Slow DNS after 22.05

vbjp

@steveits
I have this problem really hard to troubleshoot as it impacts only certain domains not resolving at sporadic times. Restarting unbound service solves the problem for a while, but it's not sustainable as only yesterday I had to restart unbound 4 times.

vbjp

@bmeeks said in Slow DNS after 22.05:

One thing the Netgate team could consider is bringing the current 1.16.2 version of unbound into their 22.05 FreeBSD Ports tree and thus making it available for manual installation (or upgrade) for those users impacted by the bug. Or put the older 1.13.2 version into the pfSense Plus 22.05 package repo. That would be a more complicated "update" for users, though, as they would likely need to manually remove the unbound package and then add it back as pkg would not normally see 1.13.2 as an "upgrade" for 1.15.0.

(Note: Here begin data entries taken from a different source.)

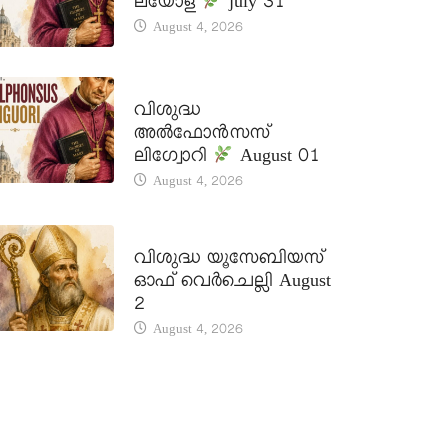
ലയോള
july 31
August 4, 2026
DAILY SAINTS
വിശുദ്ധ
അൽഫോൻസസ്
ലിഗ്വോറി
August 01
August 4, 2026
DAILY SAINTS
വിശുദ്ധ യൂസേബിയസ്
ഓഫ് വെർചെല്ലി August
2
August 4, 2026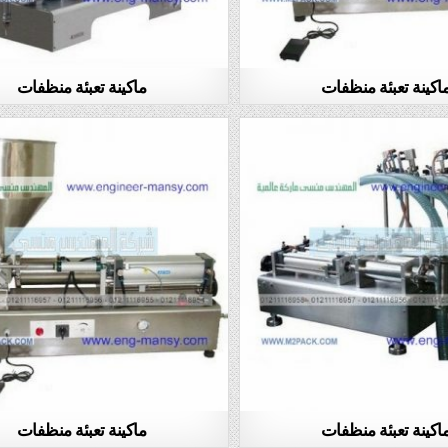
اكينة تعبئة منظفات
ماكينة تعبئة منظفات
اكينة تعبئة منظفات
ماكينة تعبئة منظفات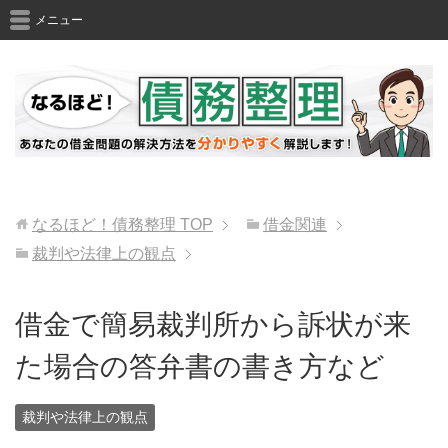
メニュー
なるほど！債務整理
TOP
借金関連
裁判や法律上の観点
借金で簡易裁判所から訴状が来
た場合の答弁書の書き方など
裁判や法律上の観点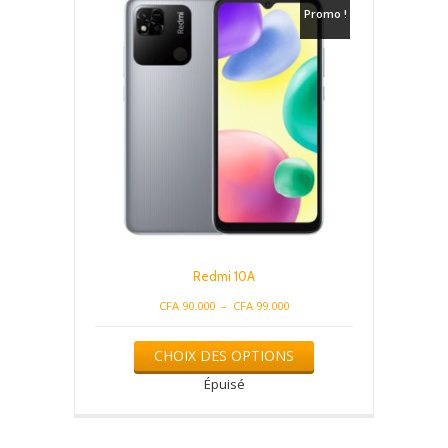
Promo !
Redmi 10A
Plage
CFA
90.000
–
CFA
99.000
de
Ce
prix :
CHOIX DES OPTIONS
produit
CFA 90.000
a
Épuisé
à
plusieurs
CFA 99.000
variations.
Les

This would be great people who don't have any problems could stay on default unbound version, and these with problems could manually install latest.
I unfortunately live in Japan and here lots of users like yahoo.co.jp from my observations this is worst offender, breaks 1 to 5 times a day, also other sites in co.jp break way more than com, net etc. Yesterday had amazon.co.jp break but amazon.com working perfectly. rebooting unbound everyday is getting a chore. Waiting 2-3 months until 22.11 release would be hell.

yellowRain

I have major issue with unbound on PfSense Plus latest stable version :

DNS lookups are slow because unbound (the DNS Resolver) frequently restarts

I do not know what to do, as system logs show no useful information

I'm with unbound 1.15.0.

I see strange hotplug events regarding igc0 in the General tab simultaneously, which may cause new dhcp lease and unbound restart.

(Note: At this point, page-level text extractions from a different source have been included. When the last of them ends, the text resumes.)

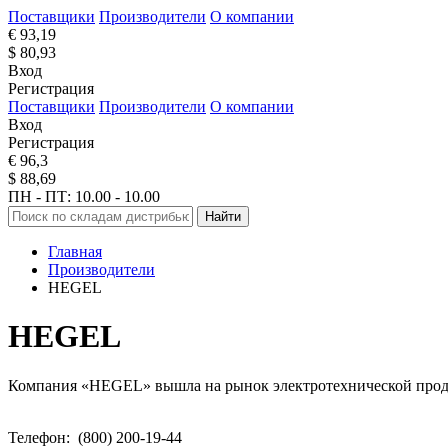
Поставщики
Производители
О компании
€ 93,19
$ 80,93
Вход
Регистрация
Поставщики
Производители
О компании
Вход
Регистрация
€ 96,3
$ 88,69
ПН - ПТ: 10.00 - 10.00
Найти
Главная
Производители
HEGEL
HEGEL
Компания «HEGEL» вышла на рынок электротехнической продук
Телефон: (800) 200-19-44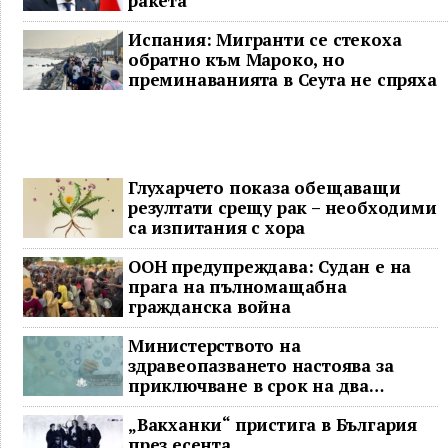
ракета
Испания: Мигранти се стекоха
обратно към Мароко, но
преминаванията в Сеута не спряха
Глухарчето показа обещаващи
резултати срещу рак – необходими
са изпитания с хора
ООН предупреждава: Судан е на
прага на пълномащабна
гражданска война
Министерството на
здравеопазването настоява за
приключване в срок на два
ключови строителни проекта
„Вакханки“ пристига в България
през есента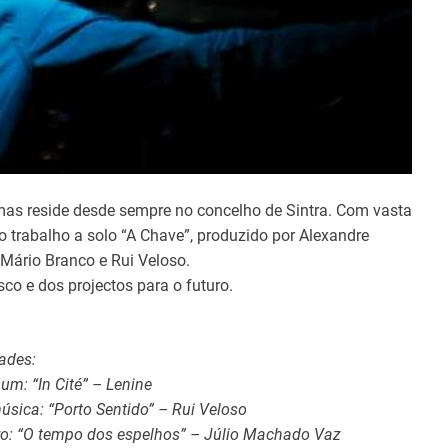
e
mas reside desde sempre no concelho de Sintra. Com vasta
o trabalho a solo “A Chave”, produzido por Alexandre
Mário Branco e Rui Veloso.
sco e dos projectos para o futuro.
ades:
um: “In Cité” – Lenine
sica: “Porto Sentido” – Rui Veloso
ro: “O tempo dos espelhos” – Júlio Machado Vaz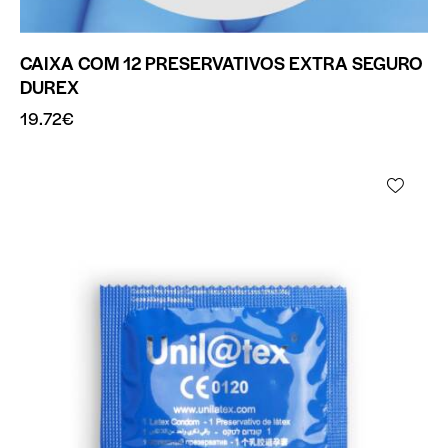
CAIXA COM 12 PRESERVATIVOS EXTRA SEGURO
DUREX
19.72
€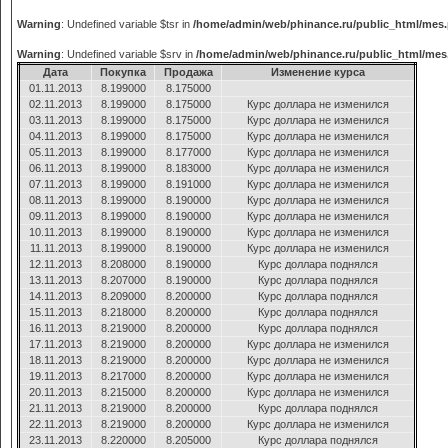
Warning
: Undefined variable $tsr in
/home/admin/web/phinance.ru/public_html/mes
Warning
: Undefined variable $srv in
/home/admin/web/phinance.ru/public_html/mes
Дата
Покупка
Продажа
Изменение курса
01.11.2013
8.199000
8.175000
02.11.2013
8.199000
8.175000
Курс доллара не изменился
03.11.2013
8.199000
8.175000
Курс доллара не изменился
04.11.2013
8.199000
8.175000
Курс доллара не изменился
05.11.2013
8.199000
8.177000
Курс доллара не изменился
06.11.2013
8.199000
8.183000
Курс доллара не изменился
07.11.2013
8.199000
8.191000
Курс доллара не изменился
08.11.2013
8.199000
8.190000
Курс доллара не изменился
09.11.2013
8.199000
8.190000
Курс доллара не изменился
10.11.2013
8.199000
8.190000
Курс доллара не изменился
11.11.2013
8.199000
8.190000
Курс доллара не изменился
12.11.2013
8.208000
8.190000
Курс доллара поднялся
13.11.2013
8.207000
8.190000
Курс доллара поднялся
14.11.2013
8.209000
8.200000
Курс доллара поднялся
15.11.2013
8.218000
8.200000
Курс доллара поднялся
16.11.2013
8.219000
8.200000
Курс доллара поднялся
17.11.2013
8.219000
8.200000
Курс доллара не изменился
18.11.2013
8.219000
8.200000
Курс доллара не изменился
19.11.2013
8.217000
8.200000
Курс доллара не изменился
20.11.2013
8.215000
8.200000
Курс доллара не изменился
21.11.2013
8.219000
8.200000
Курс доллара поднялся
22.11.2013
8.219000
8.200000
Курс доллара не изменился
23.11.2013
8.220000
8.205000
Курс доллара поднялся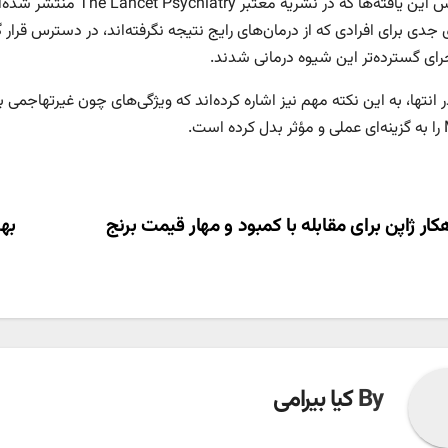
ی جدی برای افرادی که از درمان‌های رایج نتیجه نگرفته‌اند، در دسترس قر
جرای گسترده‌تر این شیوه درمانی شدند.
ر انتها، به این نکته مهم نیز اشاره کرده‌اند که ویژگی‌های چون غیرتهاجمی ب
است.
ری
کار ژاپن برای مقابله با کمبود و مهار قیمت برنج
بهب
ته
By
کیا بیرامی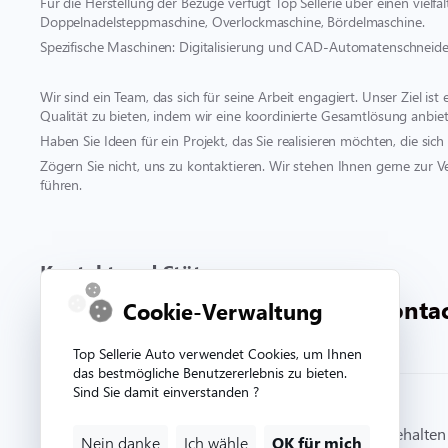
Für die Herstellung der Bezüge verfügt Top Sellerie über einen vielf
Doppelnadelsteppmaschine, Overlockmaschine, Bördelmaschine.
Spezifische Maschinen: Digitalisierung und CAD-Automatenschneide
Wir sind ein Team, das sich für seine Arbeit engagiert. Unser Ziel i
Qualität zu bieten, indem wir eine koordinierte Gesamtlösung anbiet
Haben Sie Ideen für ein Projekt, das Sie realisieren möchten, die s
Zögern Sie nicht, uns zu kontaktieren. Wir stehen Ihnen gerne zur V
führen.
Kontakt und Stütze
00 332 33 81 71 90
conta
Cookie-Verwaltung
Top Sellerie Auto verwendet Cookies, um Ihnen
das bestmögliche Benutzererlebnis zu bieten.
Sind Sie damit einverstanden ?
© Copyright 2026. Topsellerieauto Alle Rechte vorbehalten
Nein danke
Ich wähle
OK für mich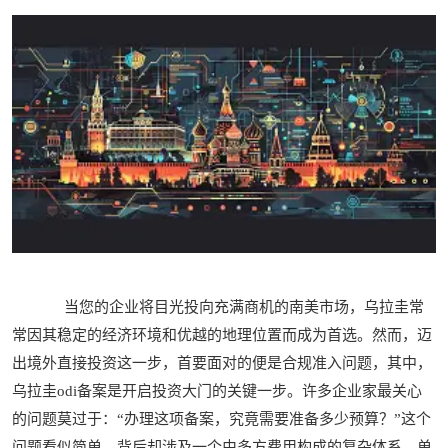
当您的企业将目光投向充满商机的南美市场，乌拉圭常
常因其稳定的经济环境和优越的地理位置而成为首选。然而，迈
出境外直接投资这一步，首要面对的便是合规准入问题，其中，
乌拉圭odi备案是开启投资大门的关键一步。许多企业家最关心
的问题莫过于：“办理这项备案，究竟需要准备多少预算？”这个
问题看似简单，背后却涉及一个由多方费用构成的复杂体系。单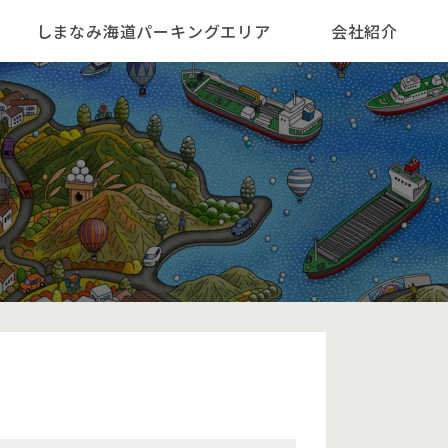
しまなみ海道パーキングエリア
会社紹介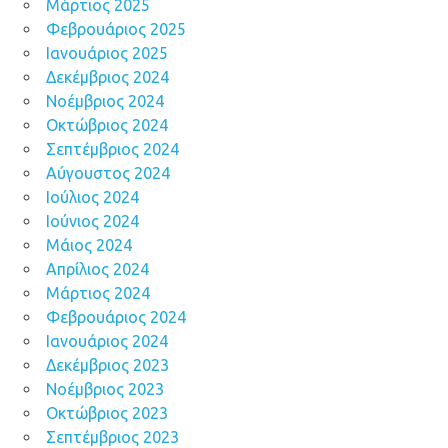
Μάρτιος 2025
Φεβρουάριος 2025
Ιανουάριος 2025
Δεκέμβριος 2024
Νοέμβριος 2024
Οκτώβριος 2024
Σεπτέμβριος 2024
Αύγουστος 2024
Ιούλιος 2024
Ιούνιος 2024
Μάιος 2024
Απρίλιος 2024
Μάρτιος 2024
Φεβρουάριος 2024
Ιανουάριος 2024
Δεκέμβριος 2023
Νοέμβριος 2023
Οκτώβριος 2023
Σεπτέμβριος 2023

Should I open a ticket, is it yet another intel nic driver / hardware issue ?

(SG-6100)

yellowRain

@yellowrain EDIT : I do not use the igc0 port anymore.
Just realized ix0 is smoother. Too bad I did not do that earlier.

Gertjan

@yellowrain said in Slow DNS after 22.05:

I see strange hotplug events regarding igc0 in the General tab simultaneously, which may cause new dhcp lease and unbound restart.

igc0 is your WAN ?
That would be a very valid reason for unbound, actually any process, that uses interfaces.
3 things to test : the cable. The interface on the other side, the igc0 from your 6100.
The cable test is easy ;)
You could use another WAN interface on your 6100, it has plenty of interfaces ;)
Testing the other side : use another NIC, if ythe upstream device has more then one, or put a switch between your WAN (igc0) and your upstream device. This will hide the problem, you still have to check why the upstream device pulls its interface down. If this is a modem type device, it does so because your uplink went down.

yellowRain

@gertjan my current config was igc0 for LAN. ix2/ix3 for WAN.
I had time to fully investigate all logs this summer.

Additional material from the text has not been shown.